Villa Salviati, in via Bolognese, a Firenze, sede del vertice (Foto da Wikipedia)

ROMA – Nell’ambito del G20, si svolgerà a Firenze, giovedì 23 settembre, a Villa Salviati, sulla via Bolognese, il vertice internazionale sulla pandemia da covid 19. Obiettivo?Implementare la medicina di genere con l’obiettivo di mettere al centro la persona con le sue esperienze passate e presenti è considerato l’unico modo per arrivare all’equità della tutela della salute. Un passo per arginare la pandemia e le conseguenze dell’isolamento mediante azioni condivise ed inclusive superando l’androcentrismo imperante in medicina e tenendo delle specifiche necessita’ delle donne e degli uomini attraverso una ricerca sensibile al genere capace di produrre uno sviluppo produttivo circolare e attento ai temi ambientali.

Sono, quelli elencati, alcuni temi dell’incontro organizzato dal Women 20 e FMA del Parlamento europeo che si svolgera’ presso la Sala del Consiglio a Villa Salviati a Firenze giovedi’ 23 settembre alle ore 13 e che potra’ essere seguito in live streaming sul profilo youtube dell’Istituto Universitario Europeo EUI e sui profili social del W20. Daranno il via ai lavori la Ministra per le Pari Opportunità e la Famiglia, Elena Bonetti; la Vice Sindaca di Firenze, Alessia Bettini; il Segretario Generale dell’Istituto Universitario Europeo (EUI), Marco Del Panta; il Direttore dell’Archivio Storico dell’Unione Europea (HAEU), Dieter Schlenker; il Presidente FMA e gia’ Presidente del Parlamento europeo, Hans-Gert Pottering; la capo delegazione W20 Italia, Elvira Marasco e la Sherpa W20 Martina Rogato.

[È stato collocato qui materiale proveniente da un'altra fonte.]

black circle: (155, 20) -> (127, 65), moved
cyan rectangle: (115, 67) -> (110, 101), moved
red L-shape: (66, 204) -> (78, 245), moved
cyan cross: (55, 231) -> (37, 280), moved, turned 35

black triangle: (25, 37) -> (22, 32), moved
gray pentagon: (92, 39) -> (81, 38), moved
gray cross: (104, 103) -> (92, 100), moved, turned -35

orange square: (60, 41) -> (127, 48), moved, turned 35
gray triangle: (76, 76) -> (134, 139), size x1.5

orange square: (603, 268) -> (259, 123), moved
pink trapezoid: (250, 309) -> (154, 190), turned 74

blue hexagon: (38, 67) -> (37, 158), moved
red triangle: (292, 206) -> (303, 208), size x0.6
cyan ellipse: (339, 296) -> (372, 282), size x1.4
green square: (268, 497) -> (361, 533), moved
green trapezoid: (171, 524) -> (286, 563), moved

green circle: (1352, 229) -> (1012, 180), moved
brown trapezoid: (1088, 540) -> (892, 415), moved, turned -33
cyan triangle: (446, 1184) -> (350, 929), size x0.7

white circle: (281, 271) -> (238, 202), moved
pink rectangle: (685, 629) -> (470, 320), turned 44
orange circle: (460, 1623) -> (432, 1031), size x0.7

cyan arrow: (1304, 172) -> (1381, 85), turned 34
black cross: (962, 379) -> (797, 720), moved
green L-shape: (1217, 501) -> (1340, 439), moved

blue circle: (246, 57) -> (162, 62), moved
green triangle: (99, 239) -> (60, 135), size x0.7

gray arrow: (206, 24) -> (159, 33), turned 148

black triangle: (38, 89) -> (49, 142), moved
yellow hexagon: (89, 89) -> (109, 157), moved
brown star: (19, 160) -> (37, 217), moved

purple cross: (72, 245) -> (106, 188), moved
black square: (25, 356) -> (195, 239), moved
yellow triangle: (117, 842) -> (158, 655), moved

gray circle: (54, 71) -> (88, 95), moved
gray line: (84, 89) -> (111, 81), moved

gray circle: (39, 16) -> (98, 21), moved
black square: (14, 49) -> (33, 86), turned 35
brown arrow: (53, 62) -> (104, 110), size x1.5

Parteciperanno al dibattito: Patrick Child, Vicedirettore generale, DG Ricerca e Innovazione della Commissione Europea; Domenec Ruiz Devesa, Membro del Parlamento Europeo, Enrique Baro’n Crespo, Presidente di Ars Pace – Cancelliere dell’Universita’ delle Nazioni Unite per la Pace, gia’ Presidente del Parlamento Europeo; Lana Nusseibeh, Rappresentante Permanente degli Emirati Arabi Uniti presso le Nazioni Unite; Vera Regitz-Zagrosek, Fondatrice dell’Institute of Gender in Medicine alla Charite’ Universitatsmedizin Berlin e docente all’Universita’ di Zurigo; Thoraya Obaid, Chair W20 Arabia Saudita e Jessica N. Widjaja, Capo delegazione W20 Indonesia. Il lavoro conclusivo coordinato da Flavia Franconi, Responsabile di Equity in Health Commission, e Monica Baldi, Vicepresidente FMA, ha prodotto la Charta de Florentia che sara’ presentata alla fine del convegno con le raccomandazioni rivolte ai Governi del G20.